A representative from Charlottesville-based Martlet LLC asked the Planning Commission to defer action on its request to rezone 17.87 acres to a proposed new High Density (R-4) Residential Use District and for a special exceptions permit (SEP) for a multi-family development that would consists of 266 apartments housed in eight buildings on the property.
Maxwell Wiegard, an attorney for Martlett LLC and the co-applicant Charlottesville-based Cathcart Group, told the commission they had just received comments about the project from the Appalachian Trail Conservancy (ATC) one-and-a-half hours before last Tuesday night’s meeting.
The proposed development borders the Appalachian Trail.
“We feel it’s appropriate to address some of their comments,” Wiegard told the commission.
Wiegard told the commission they had understood the ATC had no issues with the proposed apartment complex, but they want to be sure that’s still the case before proceeding with the public hearings.
The Planning Commission voted 5-0 to defer the hearing, perhaps to November when the it will meet at Greenfield Education and Training Center to accommodate an expected large crowd for a scheduled public hearing on a proposed Sheetz at the corner of Catawba Road and US 220 in Daleville.
Marlett LLC and Cathcart Group are seeking what would be the first rezoning to the proposed new R-4 High Density District that’s not even in effect yet, but was before the commission and will go to the Board of Supervisors at its October 24 meeting.

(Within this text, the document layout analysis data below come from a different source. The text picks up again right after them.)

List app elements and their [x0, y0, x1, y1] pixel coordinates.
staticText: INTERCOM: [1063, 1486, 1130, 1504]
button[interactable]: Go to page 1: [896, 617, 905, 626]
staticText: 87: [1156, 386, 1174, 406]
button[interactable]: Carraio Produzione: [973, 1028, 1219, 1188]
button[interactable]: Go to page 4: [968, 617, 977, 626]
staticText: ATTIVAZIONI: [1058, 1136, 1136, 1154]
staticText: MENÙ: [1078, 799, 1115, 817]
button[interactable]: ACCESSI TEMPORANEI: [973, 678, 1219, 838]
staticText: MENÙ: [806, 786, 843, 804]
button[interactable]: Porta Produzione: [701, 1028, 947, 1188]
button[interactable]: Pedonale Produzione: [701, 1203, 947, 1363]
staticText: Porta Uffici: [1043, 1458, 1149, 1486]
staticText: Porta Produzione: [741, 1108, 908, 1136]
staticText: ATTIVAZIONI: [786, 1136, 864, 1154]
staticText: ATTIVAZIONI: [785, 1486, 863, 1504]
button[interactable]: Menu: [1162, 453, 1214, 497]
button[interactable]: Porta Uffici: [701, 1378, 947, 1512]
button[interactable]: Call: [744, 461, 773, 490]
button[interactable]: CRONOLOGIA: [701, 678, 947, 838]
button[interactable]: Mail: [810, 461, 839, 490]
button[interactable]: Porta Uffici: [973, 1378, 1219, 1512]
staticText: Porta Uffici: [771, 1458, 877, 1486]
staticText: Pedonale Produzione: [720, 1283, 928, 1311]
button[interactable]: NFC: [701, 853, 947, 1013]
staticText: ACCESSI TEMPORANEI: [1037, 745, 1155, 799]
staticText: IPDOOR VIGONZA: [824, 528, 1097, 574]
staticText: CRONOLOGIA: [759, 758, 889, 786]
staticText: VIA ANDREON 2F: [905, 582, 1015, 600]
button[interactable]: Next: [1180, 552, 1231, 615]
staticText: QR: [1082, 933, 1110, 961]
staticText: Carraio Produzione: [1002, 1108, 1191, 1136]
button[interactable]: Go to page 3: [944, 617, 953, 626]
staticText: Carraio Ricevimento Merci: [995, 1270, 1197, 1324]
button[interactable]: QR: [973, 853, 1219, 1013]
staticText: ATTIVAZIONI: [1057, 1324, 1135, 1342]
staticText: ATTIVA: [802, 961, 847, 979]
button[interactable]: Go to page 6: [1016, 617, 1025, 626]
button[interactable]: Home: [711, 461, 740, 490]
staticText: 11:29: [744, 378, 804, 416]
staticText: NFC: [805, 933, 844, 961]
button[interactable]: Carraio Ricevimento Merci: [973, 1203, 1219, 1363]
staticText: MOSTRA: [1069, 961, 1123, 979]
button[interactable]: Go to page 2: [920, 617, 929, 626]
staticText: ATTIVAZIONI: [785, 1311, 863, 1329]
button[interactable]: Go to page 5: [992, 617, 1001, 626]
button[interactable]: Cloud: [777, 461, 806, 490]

At its meeting last week, the commission recommended adopting changes to the zoning ordinance to accommodate the higher density district and to make adjustments to the other residential districts at the same time.
The recommendations for the zoning ordinance changes came from the Board of Supervisors earlier this year.
The proposed zoning ordinance changes would provide the county and developers more options than are available under the existing residential zoning districts.
The commission’s recommendation changes the current ordinance’s General Provisions that would allow more than one principal use per lot.
The proposal also adds Agricultural Rural Residential (AR) District and High Density Residential (R-4) District to the zoning ordinance, and renames R-1 to Low Density Residential, R-2 to Low-Medium Density Residential and R-3 to Medium Density Residential.
The proposed changes also include adding commercial stables as Stable, Commercial as a use by-right rather than a use permitted only by special exception to the Agriculture (A-1) and Forest Conservation (FC) Districts.
The proposed changes also makes recommendations to change lot widths, some setbacks, accessory building conditions, maximum heights for certain districts.
The biggest adjustments come in the R-3 and new R-4 (new medium and high density districts).
The changes proposed for R-3 are the “to reflect that this district is generally intended to apply to land designated in the comprehensive plan as being planned for medium, rather than high, density residential uses.” The change will eliminate the single-family attached and multi-family dwellings as a permitted uses while adjusting other provisions in the district requirements to accommodate those changes.
The new High Density Residential District (R-4) is designed to create a “new high density district with the purpose of providing residential opportunities at a higher density than the R-1, R-2 and R-3 districts.”
Permitted residential uses are single-family attached dwellings up to 6 units per net acre, and multi-family units up to 8 dwelling units per net acre and group homes.
The district will allow more density with a special exceptions permit (SEP)— single family attached dwellings up to 12 units per net acre and multi-family up to 24 units per acre, nursing homes and life care facilities.
The new district language also includes restrictions on lot size, dwelling heights, common space, etc.
The proposed changes also make some revisions to a few definitions in the zoning ordinance. Those deal with net lot area devoted to public or private street rights-of-way, common or natural open space.
The Planning Commission also recommended the Board of Supervisors approve an change of proffers on a parcel on northbound Cloverdale Road at the Autumnwood Lane intersection.
The requested was made by Our Savior Evangelical Lutheran Church of Roanoke which wants to move to the property for more room.
The property is zoned Business (B-2) and proffered conditions limit the uses of the property to office, retail and family day care homes.
The church proposes to change the proffers to include church and day care center as permitted uses.
The commission also recommended issuing a SEP so Eric A. and Elaine M. Daniels can construct a second accessory building in the Residential Use (R-1) District on 1.2456 acres at 840 Catawba Road, Daleville. The request also requires the administrative vacation of an interior lot line on the property.
The Board of Supervisors is scheduled to hold public hearings on the zoning ordinance changes, the Our Saviour Evangelical Lutheran Church proffer request and the SEP for the Daniels at 6 p.m. at Greenfield Education and Training Center next Tuesday.
The Planning Commission also recognized and thanked Barry Roberts for his work with the Planning and Zoning Office. He is the county’s first full-time building code enforcement officer and has left for another position.
Zoning Administrator Nicole Pendleton told the commission Roberts cleared 191 zoning complaints— most backlogged— while working for the county.